XML News from Monday, September 27, 2004

Note to Dare (posted here because your comments are broken): The basic rule I had for creating an RSS feed for this site was that it couldn't require me to do more work than I was doing already, at least not on an ongoing basis. That's why I use XSLT driven by a cron job to generate the feed. I can edit the same way I always have, and the RSS happens automatically. The tools adjust to fit me rather than me adjusting to fit the tools. Adding individual URLs for each story would require bending myself around the tools, and I have this silly idea that computers were meant to serve people rather than the other way around. Actually the solution for the problem you note is to use XPointers to identify the individual news items. It would be easy enough to generate them automatically using XSLT. I haven't actually tried that. Maybe it would work, but I sort of expect it might run into some problems with browser compatibility.

The initial stumbling block that kept me from adding an RSS feed to this site was that my news items don't have titles, but then it occurred to me that I could use the first sentence of each item as the title. Of course this broke some RSS software written by developers who hadn't actually paid much attention to the specs because sometimes my sentences are on the long side and tend to drone on and on and on, but you get the idea and anyway this should be handled by clients because of course developers don't write arbitrary limitations on string size into their code because sooner or later those assumptions are going to be violated, as they were for some web browser's layout algorithms a couple of day's ago when I posted a pre fragment that couldn't fit within a browser window although in that case it was really important for semantic reasons to reproduce the exact line breaks and anyway how's that for a run-on sentence—once in high school I wrote an entire 500 word theme as a single run-on sentence.

Anyway, back to the point.
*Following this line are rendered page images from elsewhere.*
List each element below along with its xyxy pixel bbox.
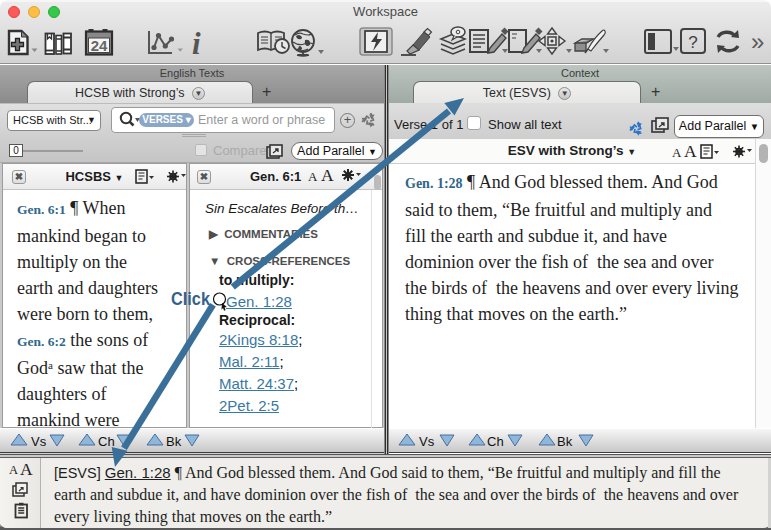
svg-text:?: ?: [688, 33, 697, 52]
svg-text:i: i: [192, 26, 201, 61]
svg-text:»: »: [751, 28, 764, 55]
svg-text:24: 24: [91, 37, 108, 54]
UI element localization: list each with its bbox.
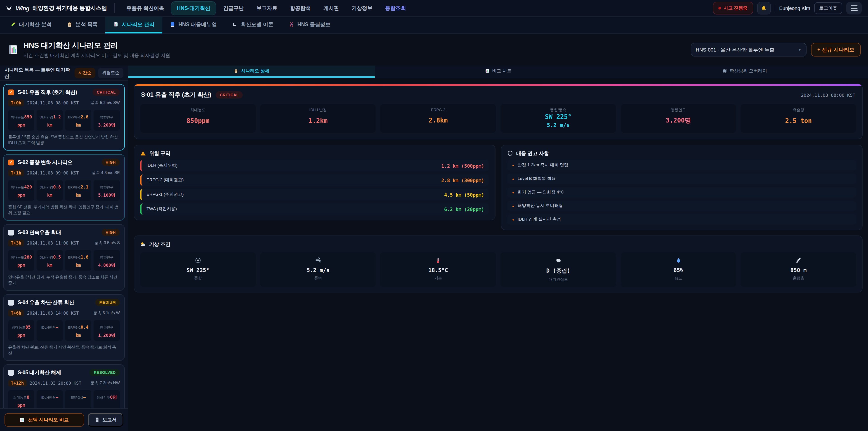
recommendations-panel: 대응 권고 사항 •반경 1.2km 즉시 대피 명령 •Level B 화학복…	[501, 145, 863, 230]
time-offset-chip: T+1h	[8, 170, 24, 176]
zone-label: TWA (작업허용)	[147, 206, 177, 212]
scenario-card-s03[interactable]: S-03 연속유출 확대 HIGH T+3h 2024.11.03 11:00 …	[3, 224, 125, 291]
weather-card-mixing-layer: 850 m 혼합층	[741, 252, 856, 287]
tab-scenario-detail[interactable]: 시나리오 상세	[128, 65, 375, 78]
weather-panel: 기상 조건 SW 225° 풍향 5.2 m/s 풍속	[134, 236, 863, 293]
zone-row-idlh: IDLH (즉시위험) 1.2 km (500ppm)	[140, 160, 489, 171]
scenario-time: 2024.11.03 14:00 KST	[27, 311, 79, 316]
book-icon	[170, 22, 175, 27]
scenario-card-s05[interactable]: S-05 대기확산 해제 RESOLVED T+12h 2024.11.03 2…	[3, 365, 125, 408]
scenario-time: 2024.11.03 08:00 KST	[27, 100, 79, 105]
scenario-card-s04[interactable]: S-04 유출 차단·잔류 확산 MEDIUM T+6h 2024.11.03 …	[3, 295, 125, 361]
tab-label: 확산모델 이론	[241, 21, 273, 28]
tab-hns-substance-info[interactable]: HNS 물질정보	[281, 17, 338, 33]
detail-stats: 최대농도 850ppm IDLH 반경 1.2km ERPG-2 2.8km	[134, 103, 862, 139]
tab-scenario-management[interactable]: 시나리오 관리	[105, 17, 162, 33]
stat-label: IDLH반경	[41, 326, 56, 330]
checkbox-unchecked[interactable]	[8, 229, 14, 235]
status-badge: RESOLVED	[90, 369, 120, 376]
stat-value: 2.8km	[383, 117, 493, 124]
menu-item-integrated-search[interactable]: 통합조회	[380, 2, 411, 15]
main-menu: 유출유 확산예측 HNS·대기확산 긴급구난 보고자료 항공탐색 게시판 기상정…	[121, 2, 411, 15]
stat-label: IDLH반경	[39, 115, 53, 119]
hamburger-menu-button[interactable]	[846, 2, 862, 14]
incident-select-value: HNS-001 · 울산 온산항 톨루엔 누출	[696, 46, 774, 53]
stat-label: ERPG-2	[68, 185, 81, 189]
stat-label: 최대농도	[11, 185, 24, 189]
checkbox-checked[interactable]: ✓	[8, 159, 14, 165]
menu-item-spill-forecast[interactable]: 유출유 확산예측	[121, 2, 169, 15]
stat-label: 최대농도	[11, 115, 24, 119]
checkbox-unchecked[interactable]	[8, 370, 14, 376]
panel-title: 대응 권고 사항	[516, 150, 549, 157]
stat-label: ERPG-2	[70, 396, 83, 400]
stat-value: 1,200명	[98, 333, 115, 338]
wind-info: 풍속 6.1m/s W	[93, 310, 120, 316]
stat-label: 영향인구	[96, 396, 110, 400]
report-button[interactable]: 보고서	[88, 413, 123, 427]
tab-label: 시나리오 관리	[122, 21, 154, 28]
scenario-description: 풍향 SE 전환. 주거지역 방향 확산 확대. 영향인구 증가. 대피 범위 …	[8, 204, 120, 216]
stat-label: 최대농도	[143, 107, 253, 113]
recommendation-text: 반경 1.2km 즉시 대피 명령	[518, 162, 568, 168]
new-scenario-button[interactable]: + 신규 시나리오	[811, 43, 861, 57]
menu-item-hns-dispersion[interactable]: HNS·대기확산	[172, 2, 216, 15]
scenario-title: S-01 유출 직후 (초기 확산)	[18, 89, 89, 96]
detail-title: S-01 유출 직후 (초기 확산)	[141, 91, 211, 99]
checkbox-checked[interactable]: ✓	[8, 89, 14, 95]
scenario-card-s01[interactable]: ✓ S-01 유출 직후 (초기 확산) CRITICAL T+0h 2024.…	[3, 84, 125, 151]
clipboard-icon	[67, 22, 72, 27]
menu-item-weather-info[interactable]: 기상정보	[346, 2, 378, 15]
weather-label: 풍속	[262, 276, 374, 281]
stat-label: 최대농도	[11, 255, 24, 259]
logout-button[interactable]: 로그아웃	[814, 2, 842, 14]
compare-scenarios-button[interactable]: 선택 시나리오 비교	[4, 413, 84, 427]
notification-bell-button[interactable]	[757, 2, 771, 14]
tab-dispersion-analysis[interactable]: 대기확산 분석	[3, 17, 59, 33]
page-header-actions: HNS-001 · 울산 온산항 톨루엔 누출 ▼ + 신규 시나리오	[691, 43, 861, 57]
incident-select[interactable]: HNS-001 · 울산 온산항 톨루엔 누출 ▼	[691, 43, 807, 57]
scenario-card-s02[interactable]: ✓ S-02 풍향 변화 시나리오 HIGH T+1h 2024.11.03 0…	[3, 154, 125, 221]
stat-value: –	[83, 395, 86, 400]
stat-label: ERPG-2	[383, 107, 493, 112]
zone-label: IDLH (즉시위험)	[147, 163, 178, 168]
checkbox-unchecked[interactable]	[8, 300, 14, 306]
recommendation-text: IDLH 경계 실시간 측정	[518, 217, 561, 222]
stat-value: –	[56, 325, 58, 330]
tab-comparison-chart[interactable]: 비교 차트	[375, 65, 622, 78]
weather-value: 18.5°C	[382, 267, 494, 274]
ruler-icon	[795, 257, 802, 264]
detail-tabs: 시나리오 상세 비교 차트 확산범위 오버레이	[128, 65, 868, 78]
recommendation-item: •화기 엄금 — 인화점 4°C	[507, 187, 856, 197]
status-badge: CRITICAL	[93, 89, 120, 96]
sort-by-risk-button[interactable]: 위험도순	[98, 68, 123, 78]
clipboard-icon	[234, 69, 239, 73]
tab-hns-manual[interactable]: HNS 대응매뉴얼	[162, 17, 224, 33]
main-body: S-01 유출 직후 (초기 확산) CRITICAL 2024.11.03 0…	[128, 78, 868, 431]
weather-label: 습도	[622, 276, 734, 281]
status-badge: CRITICAL	[216, 91, 243, 98]
tab-dispersion-overlay[interactable]: 확산범위 오버레이	[621, 65, 868, 78]
menu-item-aerial-search[interactable]: 항공탐색	[285, 2, 316, 15]
pencil-icon	[10, 22, 16, 27]
stat-label: IDLH반경	[41, 396, 56, 400]
weather-cards: SW 225° 풍향 5.2 m/s 풍속 18.5°C 기온	[140, 252, 856, 287]
scenario-sidebar: 시나리오 목록 — 톨루엔 대기확산 시간순 위험도순 ✓ S-01 유출 직후…	[0, 65, 128, 431]
scenario-title: S-05 대기확산 해제	[18, 369, 86, 376]
stat-label: 영향인구	[100, 185, 114, 189]
stat-label: ERPG-2	[68, 326, 81, 330]
weather-value: 850 m	[743, 267, 855, 274]
bullet-icon: •	[512, 176, 514, 182]
shield-icon	[507, 151, 513, 156]
menu-item-rescue[interactable]: 긴급구난	[218, 2, 249, 15]
gradient-accent-bar	[134, 84, 862, 86]
menu-item-board[interactable]: 게시판	[318, 2, 344, 15]
page-title: HNS 대기확산 시나리오 관리	[24, 41, 170, 51]
tab-analysis-list[interactable]: 분석 목록	[59, 17, 105, 33]
sort-by-time-button[interactable]: 시간순	[74, 68, 95, 78]
dna-icon	[289, 22, 294, 27]
scenario-description: 연속유출 3시간 경과. 누적 유출량 증가. 풍속 감소로 체류 시간 증가.	[8, 274, 120, 286]
menu-item-reports[interactable]: 보고자료	[251, 2, 283, 15]
tab-dispersion-model-theory[interactable]: 확산모델 이론	[224, 17, 281, 33]
stat-value: 4,800명	[98, 263, 115, 268]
I'm not going to rearrange my site to fit the needs of broken news readers. RSS got a lot of things wrong, and one of those things may be the lack of any unique identifier for articles separate from titles and URLs. However, that doesn't mean a client is justified in assuming that other things in the feed are in fact unique identifiers. If an RSS 0.92 client really needs to figure out whether two items are the same or different, it needs to use a combination of heuristics rather than relying on some assumed uniqueness that isn't actually present. Most simply, it could retrieve both items, and see if the old one is still there or not. It could also compare the descriptions, URLs, and titles and do a fuzzy match, without assuming that a change in a single byte reflected a completely new item. And if it can't do that, then it needs to be designed to operate correctly without any information about which items are new and which aren't. None of this is rocket science. It simply requires implementing the spec as it is, rather than as we might wish to be.


Ian E. Gorman has released GXParse 1.5, a free (LGPL) Java library that sits on top of a SAX parser and provides semi-random access to the XML document. The documentation isn't very clear, but as near as I can tell, it buffers various constructs like elements until their end is seen, rather than dumping pieces on you immediately like SAX does. This release completes namespace support is complete, eases exception handling, and adds a few operators to CurrentElement.